**Work to be completed:**
Please restate the records below word for word, leaving out every picture.

===

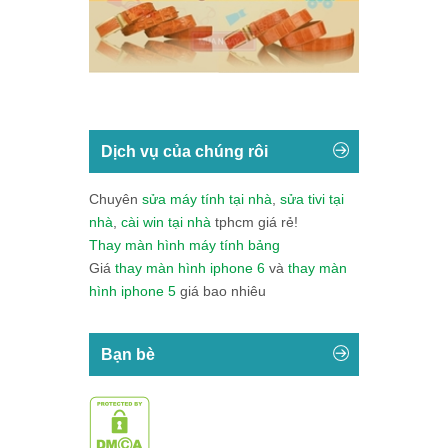
Dịch vụ của chúng rôi
Chuyên
sửa máy tính tại nhà
,
sửa tivi tại
nhà
,
cài win tại nhà
tphcm giá rẻ!
Thay màn hình máy tính bảng
Giá
thay màn hình iphone 6
và
thay màn
hình iphone 5
giá bao nhiêu
Bạn bè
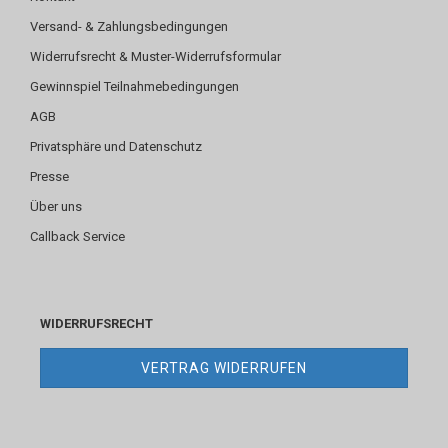
Versand- & Zahlungsbedingungen
Widerrufsrecht & Muster-Widerrufsformular
Gewinnspiel Teilnahmebedingungen
AGB
Privatsphäre und Datenschutz
Presse
Über uns
Callback Service
WIDERRUFSRECHT
VERTRAG WIDERRUFEN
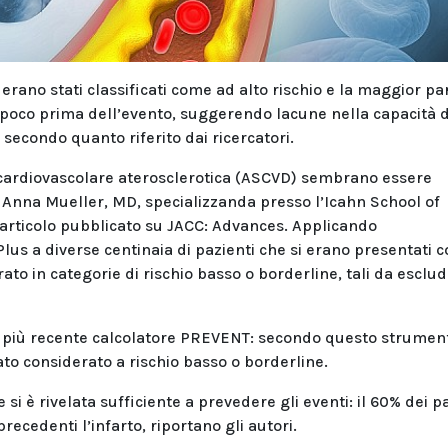
 erano stati classificati come ad alto rischio e la maggior pa
poco prima dell’evento, suggerendo lacune nella capacità d
secondo quanto riferito dai ricercatori.
tia cardiovascolare aterosclerotica (ASCVD) sembrano essere
a Anna Mueller, MD, specializzanda presso l’Icahn School of
 articolo pubblicato su JACC: Advances. Applicando
us a diverse centinaia di pazienti che si erano presentati 
ato in categorie di rischio basso o borderline, tali da esclud
il più recente calcolatore PREVENT: secondo questo strumento
tato considerato a rischio basso o borderline.
i è rivelata sufficiente a prevedere gli eventi: il 60% dei p
ecedenti l’infarto, riportano gli autori.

===

**Response box:**
Dịch vụ của chúng rôi
Chuyên
sửa máy tính tại nhà
,
sửa tivi tại
nhà
,
cài win tại nhà
tphcm giá rẻ!
Thay màn hình máy tính bảng
Giá
thay màn hình iphone 6
và
thay màn
hình iphone 5
giá bao nhiêu
Bạn bè
Versand- & Zahlungsbedingungen
Widerrufsrecht & Muster-Widerrufsformular
Gewinnspiel Teilnahmebedingungen
AGB
Privatsphäre und Datenschutz
Presse
Über uns
Callback Service
WIDERRUFSRECHT
VERTRAG WIDERRUFEN
 erano stati classificati come ad alto rischio e la maggior pa
poco prima dell’evento, suggerendo lacune nella capacità d
secondo quanto riferito dai ricercatori.
tia cardiovascolare aterosclerotica (ASCVD) sembrano essere
a Anna Mueller, MD, specializzanda presso l’Icahn School of
 articolo pubblicato su JACC: Advances. Applicando
us a diverse centinaia di pazienti che si erano presentati 
ato in categorie di rischio basso o borderline, tali da esclud
il più recente calcolatore PREVENT: secondo questo strumento
tato considerato a rischio basso o borderline.
i è rivelata sufficiente a prevedere gli eventi: il 60% dei p
ecedenti l’infarto, riportano gli autori.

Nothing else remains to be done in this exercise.